The component describes a behavior that occurs throughout the day (the timestamp mode is nonzero througout its domain). The behavior consists of machines on the network connecting to 10.106.187.106 on port 53. This is indicated by the non-zero scoring labels in each of the other modes. This component is coherent as 10.106.187.106 is the network's DNS server. It is also reasonable that this is component has a large weight.

In [6]:
plot_component(decomp, 0)
Out[6]:

There is a notable 50 minute gap in the time mode of the above component suggesting that something different was happening between the involved hosts at that time.

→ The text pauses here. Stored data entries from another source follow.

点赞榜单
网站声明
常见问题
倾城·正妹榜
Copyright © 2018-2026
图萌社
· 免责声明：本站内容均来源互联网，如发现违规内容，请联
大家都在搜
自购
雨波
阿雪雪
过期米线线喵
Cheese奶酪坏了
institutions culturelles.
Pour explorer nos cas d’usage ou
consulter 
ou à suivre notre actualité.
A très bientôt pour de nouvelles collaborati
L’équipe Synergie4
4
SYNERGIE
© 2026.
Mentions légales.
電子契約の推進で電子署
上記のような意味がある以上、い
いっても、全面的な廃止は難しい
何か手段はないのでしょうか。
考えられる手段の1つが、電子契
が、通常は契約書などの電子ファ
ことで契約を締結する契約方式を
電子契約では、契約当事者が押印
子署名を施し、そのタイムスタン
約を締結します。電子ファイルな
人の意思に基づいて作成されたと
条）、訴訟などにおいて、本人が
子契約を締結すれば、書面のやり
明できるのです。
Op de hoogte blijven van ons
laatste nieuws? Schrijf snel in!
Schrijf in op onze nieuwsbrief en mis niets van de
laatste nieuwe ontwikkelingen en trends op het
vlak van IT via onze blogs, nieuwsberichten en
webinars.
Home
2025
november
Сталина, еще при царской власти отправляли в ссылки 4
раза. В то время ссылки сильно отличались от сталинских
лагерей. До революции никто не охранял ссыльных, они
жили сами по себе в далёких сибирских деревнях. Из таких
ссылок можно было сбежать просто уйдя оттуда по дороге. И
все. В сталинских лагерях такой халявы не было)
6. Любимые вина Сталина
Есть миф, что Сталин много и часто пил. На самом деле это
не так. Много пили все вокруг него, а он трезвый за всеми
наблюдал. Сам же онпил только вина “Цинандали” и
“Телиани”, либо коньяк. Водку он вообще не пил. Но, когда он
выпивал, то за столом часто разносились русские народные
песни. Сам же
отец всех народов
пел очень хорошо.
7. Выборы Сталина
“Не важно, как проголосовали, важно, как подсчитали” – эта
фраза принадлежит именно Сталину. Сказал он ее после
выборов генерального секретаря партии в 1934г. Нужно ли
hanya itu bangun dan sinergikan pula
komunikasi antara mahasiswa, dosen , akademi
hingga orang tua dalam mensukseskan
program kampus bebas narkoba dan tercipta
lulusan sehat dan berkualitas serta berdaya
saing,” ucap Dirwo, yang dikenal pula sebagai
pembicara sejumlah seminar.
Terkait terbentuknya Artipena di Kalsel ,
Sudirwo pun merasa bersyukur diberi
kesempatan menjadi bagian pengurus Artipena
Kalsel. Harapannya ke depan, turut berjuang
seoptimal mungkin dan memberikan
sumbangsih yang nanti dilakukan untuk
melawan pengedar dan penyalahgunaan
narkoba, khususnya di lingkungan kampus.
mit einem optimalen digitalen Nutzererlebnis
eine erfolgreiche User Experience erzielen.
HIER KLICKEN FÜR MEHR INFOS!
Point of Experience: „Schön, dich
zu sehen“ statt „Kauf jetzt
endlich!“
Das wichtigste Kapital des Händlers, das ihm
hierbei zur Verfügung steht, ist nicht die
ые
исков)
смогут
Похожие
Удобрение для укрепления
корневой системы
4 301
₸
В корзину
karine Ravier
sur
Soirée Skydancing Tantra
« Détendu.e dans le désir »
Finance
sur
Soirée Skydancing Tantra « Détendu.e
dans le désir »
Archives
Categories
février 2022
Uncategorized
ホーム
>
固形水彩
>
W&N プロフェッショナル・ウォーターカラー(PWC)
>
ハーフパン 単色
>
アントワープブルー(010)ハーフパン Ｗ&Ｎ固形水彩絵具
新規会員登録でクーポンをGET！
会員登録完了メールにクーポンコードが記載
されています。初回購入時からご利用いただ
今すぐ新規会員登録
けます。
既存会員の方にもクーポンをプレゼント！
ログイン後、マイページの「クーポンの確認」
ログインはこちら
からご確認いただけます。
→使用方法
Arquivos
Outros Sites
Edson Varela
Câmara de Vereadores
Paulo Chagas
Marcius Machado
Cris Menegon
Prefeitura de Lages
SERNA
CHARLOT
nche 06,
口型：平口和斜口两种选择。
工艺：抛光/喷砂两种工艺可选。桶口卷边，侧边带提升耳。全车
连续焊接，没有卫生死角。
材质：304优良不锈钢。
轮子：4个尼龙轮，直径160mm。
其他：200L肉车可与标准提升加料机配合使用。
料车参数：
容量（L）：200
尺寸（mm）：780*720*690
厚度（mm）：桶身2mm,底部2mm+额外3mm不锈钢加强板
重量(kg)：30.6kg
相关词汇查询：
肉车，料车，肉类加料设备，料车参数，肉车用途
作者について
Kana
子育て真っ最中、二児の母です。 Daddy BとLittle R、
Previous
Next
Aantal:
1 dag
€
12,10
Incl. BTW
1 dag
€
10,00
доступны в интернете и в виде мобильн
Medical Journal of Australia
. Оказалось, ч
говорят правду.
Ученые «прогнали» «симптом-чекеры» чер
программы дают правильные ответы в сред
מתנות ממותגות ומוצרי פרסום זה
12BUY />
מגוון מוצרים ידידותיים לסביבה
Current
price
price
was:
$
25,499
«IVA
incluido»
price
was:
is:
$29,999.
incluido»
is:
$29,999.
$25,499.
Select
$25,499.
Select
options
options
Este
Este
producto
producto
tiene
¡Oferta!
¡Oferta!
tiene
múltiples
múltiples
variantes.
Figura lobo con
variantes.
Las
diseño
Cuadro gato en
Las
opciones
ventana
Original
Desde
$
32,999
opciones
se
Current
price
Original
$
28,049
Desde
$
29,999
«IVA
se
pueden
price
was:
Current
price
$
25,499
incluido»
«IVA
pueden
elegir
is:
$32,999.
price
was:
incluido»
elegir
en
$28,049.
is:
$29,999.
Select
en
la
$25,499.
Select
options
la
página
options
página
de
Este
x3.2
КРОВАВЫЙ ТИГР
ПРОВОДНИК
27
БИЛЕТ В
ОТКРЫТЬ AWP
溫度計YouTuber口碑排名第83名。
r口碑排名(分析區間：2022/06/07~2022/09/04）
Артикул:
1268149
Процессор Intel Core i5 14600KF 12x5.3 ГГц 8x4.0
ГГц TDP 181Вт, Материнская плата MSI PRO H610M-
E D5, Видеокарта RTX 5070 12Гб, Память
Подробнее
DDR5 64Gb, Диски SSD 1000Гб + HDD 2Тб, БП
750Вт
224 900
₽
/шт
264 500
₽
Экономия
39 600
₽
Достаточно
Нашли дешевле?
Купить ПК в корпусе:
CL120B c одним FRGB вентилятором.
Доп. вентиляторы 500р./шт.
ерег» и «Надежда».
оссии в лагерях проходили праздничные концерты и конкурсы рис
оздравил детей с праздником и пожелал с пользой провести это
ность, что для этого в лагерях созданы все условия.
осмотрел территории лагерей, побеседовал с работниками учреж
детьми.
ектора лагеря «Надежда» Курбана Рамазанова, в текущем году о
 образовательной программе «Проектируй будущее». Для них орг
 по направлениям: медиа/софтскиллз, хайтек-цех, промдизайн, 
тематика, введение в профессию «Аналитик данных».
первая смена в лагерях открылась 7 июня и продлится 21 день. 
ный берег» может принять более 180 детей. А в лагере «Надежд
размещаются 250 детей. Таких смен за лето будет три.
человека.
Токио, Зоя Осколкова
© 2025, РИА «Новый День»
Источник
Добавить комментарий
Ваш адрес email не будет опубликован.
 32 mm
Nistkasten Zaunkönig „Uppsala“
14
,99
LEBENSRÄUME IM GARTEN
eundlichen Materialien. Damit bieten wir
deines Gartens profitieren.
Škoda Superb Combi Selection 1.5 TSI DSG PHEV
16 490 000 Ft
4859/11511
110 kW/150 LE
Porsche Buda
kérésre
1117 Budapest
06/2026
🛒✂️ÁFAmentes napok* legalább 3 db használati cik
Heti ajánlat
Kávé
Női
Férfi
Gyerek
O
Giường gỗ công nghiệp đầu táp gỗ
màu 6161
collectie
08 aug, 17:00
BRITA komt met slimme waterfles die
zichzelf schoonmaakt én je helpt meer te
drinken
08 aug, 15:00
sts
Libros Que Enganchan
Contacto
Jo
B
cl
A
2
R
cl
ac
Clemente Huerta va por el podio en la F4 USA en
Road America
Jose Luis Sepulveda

We can investigate this by using the ENSIGN tool query_decomp to search for other components involving the same hosts.

In [7]:
query_decomp([decomp.factors], [decomp.labels], [[1]], '10.55.89.190')[0].sort_values(by='Score', ascending=False).head()
Out[7]:
Score Mode Component
2 0.715004 1 2
0 0.638488 1 0
17 0.074074 1 99
7 0.070562 1 8
14 0.059359 1 47

The host we queried also appears predominately in component 2, plotted below. Its time mode clearly account for the time missing in the above DNS component. Based on the last two modes, this component also represents DNS traffic. The subtle difference between the DNS traffic during these two time periods is the higher representation by the top two scoring origin hosts. Indeed, these hosts are involved in inspecting the previous day's network traffic, and this job is kicked off at the time of the peak.

In [8]:
plot_component(decomp, 2)
Out[8]:

Searching for Anomalies

While the component plotted above is coherent, it does not tell the user anything they don't already know about their network. Using ENSIGN's suite of tools, we can post-process the tensor decomposition components and flag those that have interesting features that may indicate some malicious activity.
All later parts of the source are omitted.